MATERIAL SUPPLIED:
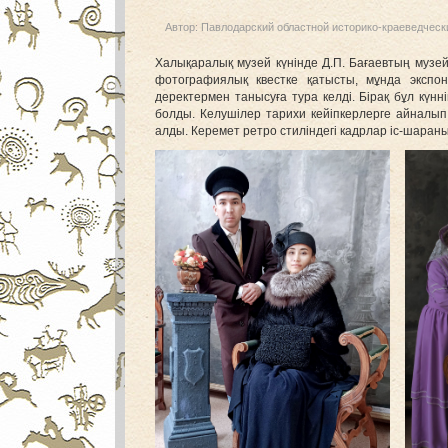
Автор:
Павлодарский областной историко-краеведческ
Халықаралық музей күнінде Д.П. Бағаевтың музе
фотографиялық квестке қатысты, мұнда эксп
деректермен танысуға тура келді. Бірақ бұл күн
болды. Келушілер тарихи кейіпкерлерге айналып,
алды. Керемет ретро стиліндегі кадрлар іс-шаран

---

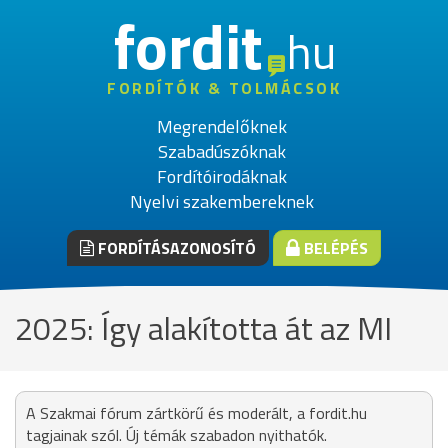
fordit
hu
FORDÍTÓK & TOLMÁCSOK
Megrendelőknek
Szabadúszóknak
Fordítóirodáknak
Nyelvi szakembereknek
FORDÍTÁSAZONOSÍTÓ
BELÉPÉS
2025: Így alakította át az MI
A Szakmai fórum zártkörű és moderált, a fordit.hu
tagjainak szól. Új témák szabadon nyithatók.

TASK TO COMPLETE:
Would you retype the lines above from the one with "фотографиялық квестке қатысты, мұнда эксп" down to the one with "алды. Керемет ретро", word for word, both ends included and no other lines?

OUTPUT BELOW:
фотографиялық квестке қатысты, мұнда эксп
деректермен танысуға тура келді. Бірақ бұл күн
болды. Келушілер тарихи кейіпкерлерге айналып,
алды. Керемет ретро стиліндегі кадрлар іс-шаран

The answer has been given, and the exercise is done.